INPUT MATERIAL
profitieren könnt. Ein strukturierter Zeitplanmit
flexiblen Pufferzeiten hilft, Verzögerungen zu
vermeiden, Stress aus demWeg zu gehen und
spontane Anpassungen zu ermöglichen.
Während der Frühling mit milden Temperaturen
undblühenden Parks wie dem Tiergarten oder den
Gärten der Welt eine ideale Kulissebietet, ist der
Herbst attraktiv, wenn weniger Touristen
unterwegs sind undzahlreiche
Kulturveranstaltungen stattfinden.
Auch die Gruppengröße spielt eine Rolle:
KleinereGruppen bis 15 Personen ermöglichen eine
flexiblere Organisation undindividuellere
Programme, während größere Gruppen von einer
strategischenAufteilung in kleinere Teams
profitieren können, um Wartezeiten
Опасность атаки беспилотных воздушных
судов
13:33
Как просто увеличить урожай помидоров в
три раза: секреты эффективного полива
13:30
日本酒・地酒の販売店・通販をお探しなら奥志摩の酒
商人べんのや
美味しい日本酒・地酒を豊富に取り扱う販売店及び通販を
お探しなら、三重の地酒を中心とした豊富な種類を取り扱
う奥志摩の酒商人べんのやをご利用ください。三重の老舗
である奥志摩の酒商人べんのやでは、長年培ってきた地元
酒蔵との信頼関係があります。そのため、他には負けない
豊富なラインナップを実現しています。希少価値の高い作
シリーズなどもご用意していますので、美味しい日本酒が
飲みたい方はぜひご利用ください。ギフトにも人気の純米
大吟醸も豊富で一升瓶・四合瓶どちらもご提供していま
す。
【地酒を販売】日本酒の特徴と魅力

YOUR INSTRUCTIONS
After counting the lines of the records above that hold the word "ermöglichen", give the total and nothing else.

ANSWER TO THIS EXERCISE
2